Monday, July 20, 2009

The Day After Tomorrow - June 2004

[2009: This movie received a lot of hype when it was released. The hype was less about the movie than the global warming debate. I referred to the media furor in my review.]

By now, you must certainly know that "The Day After Tomorrow" is a cautionary tale of sudden global climate change. You must also have heard that the movie works very well as a thriller and that is also my opinion.

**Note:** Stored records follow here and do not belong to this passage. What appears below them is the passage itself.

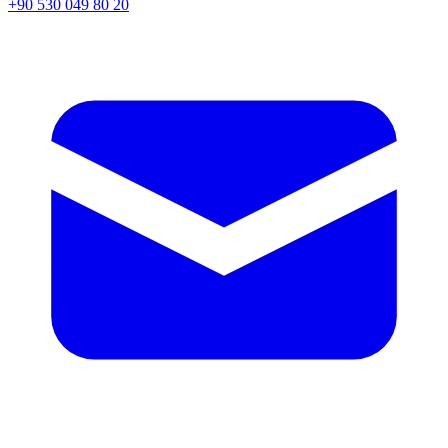
+90 530 049 80 20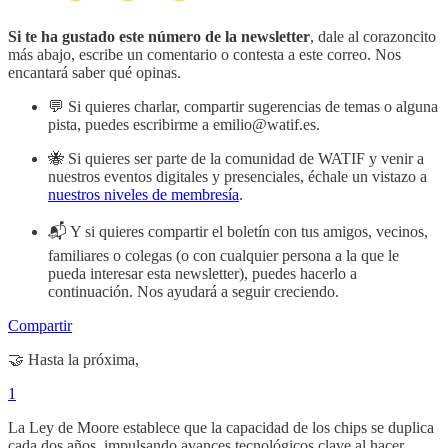
Si te ha gustado este número de la newsletter
, dale al corazoncito
más abajo, escribe un comentario o contesta a este correo. Nos
encantará saber qué opinas.
💬 Si quieres charlar, compartir sugerencias de temas o alguna
pista, puedes escribirme a emilio@watif.es.
🐝 Si quieres ser parte de la comunidad de WATIF y venir a
nuestros eventos digitales y presenciales, échale un vistazo a
nuestros niveles de membresía
.
📬 Y si quieres compartir el boletín con tus amigos, vecinos,
familiares o colegas (o con cualquier persona a la que le
pueda interesar esta newsletter), puedes hacerlo a
continuación. Nos ayudará a seguir creciendo.
Compartir
🤝 Hasta la próxima,
1
La Ley de Moore establece que la capacidad de los chips se duplica
cada dos años, impulsando avances tecnológicos clave al hacer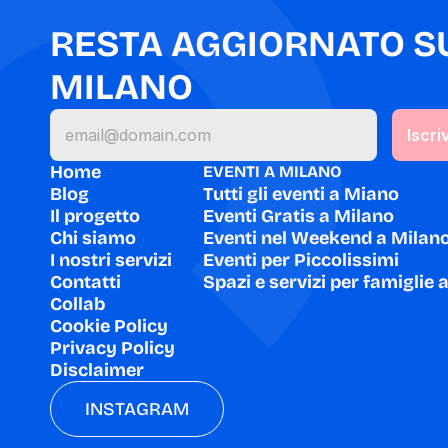
RESTA AGGIORNATO SU 
MILANO
Home
EVENTI A MILANO
Blog
Tutti gli eventi a Miano
Il progetto
Eventi Gratis a Milano
Chi siamo
Eventi nel Weekend a Milan
I nostri servizi
Eventi per Piccolissimi
Contatti
Spazi e servizi per famiglie 
Collab
Cookie Policy
Privacy Policy
Disclaimer
INSTAGRAM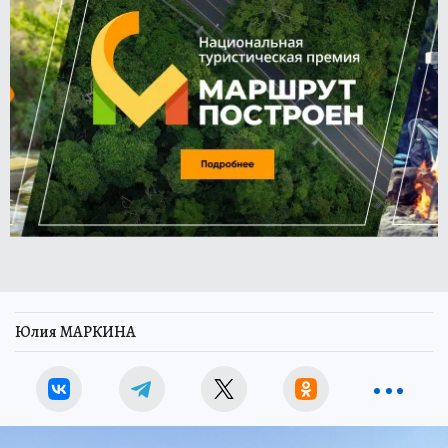
Юлия МАРКИНА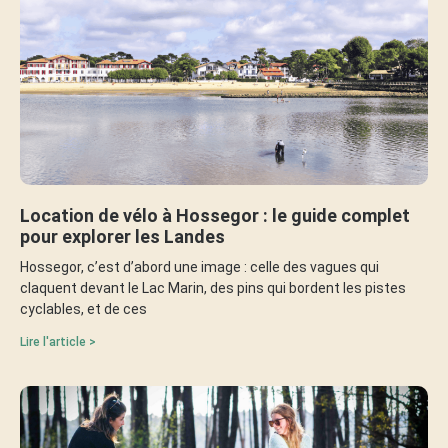
Location de vélo à Hossegor : le guide complet
pour explorer les Landes
Hossegor, c’est d’abord une image : celle des vagues qui
claquent devant le Lac Marin, des pins qui bordent les pistes
cyclables, et de ces
Lire l'article >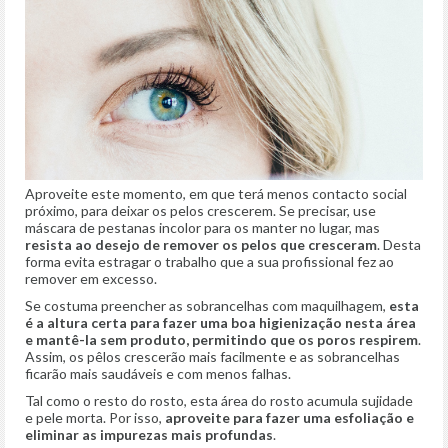
Aproveite este momento, em que terá menos contacto social
próximo, para deixar os pelos crescerem. Se precisar, use
máscara de pestanas incolor para os manter no lugar, mas
resista ao desejo de remover os pelos que cresceram
. Desta
forma evita estragar o trabalho que a sua profissional fez ao
remover em excesso.
Se costuma preencher as sobrancelhas com maquilhagem,
esta
é a altura certa
para fazer uma boa higienização nesta área
e mantê-la sem produto, permitindo que os poros respirem
.
Assim, os pêlos crescerão mais facilmente e as sobrancelhas
ficarão mais saudáveis e com menos falhas.
Tal como o resto do rosto, esta área do rosto acumula sujidade
e pele morta. Por isso,
aproveite para fazer uma esfoliação e
eliminar as impurezas mais profundas
.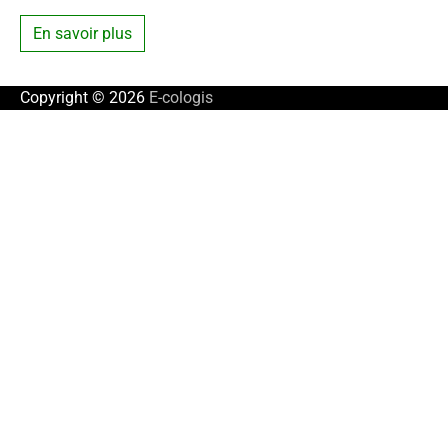
En savoir plus
Copyright © 2026
E-cologis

Before I saw "The Day After Tomorrow," I read an article in Popular Science. They screened the movie for scientists who proclaimed it pretty good, both as science and as entertainment. Global warming, whether caused by human intervention or not, could melt the polar ice caps, which could stop the conveyor currents that warm the seas in the higher latitudes. That could cause rapid cooling and increase glaciation. Of course, the scientists say, rapid in real life means decades, not days. Well, it wouldn't be much of a movie if the countdown to calamity was measured in years instead of minutes.

And "The Day After Tomorrow" is clearly science fiction - it shows a grey-haired vice president admitting he was wrong on national TV. Gives me chills.

[2009: I really didn't want to include the phrase "whether caused by human intervention or not" but I was publishing in a company newsletter and had to be politic. Here however, I am allowed to say, OF COURSE HUMANS ARE CONTRIBUTING TO GLOBAL WARMING. ARE YOU NUTS?]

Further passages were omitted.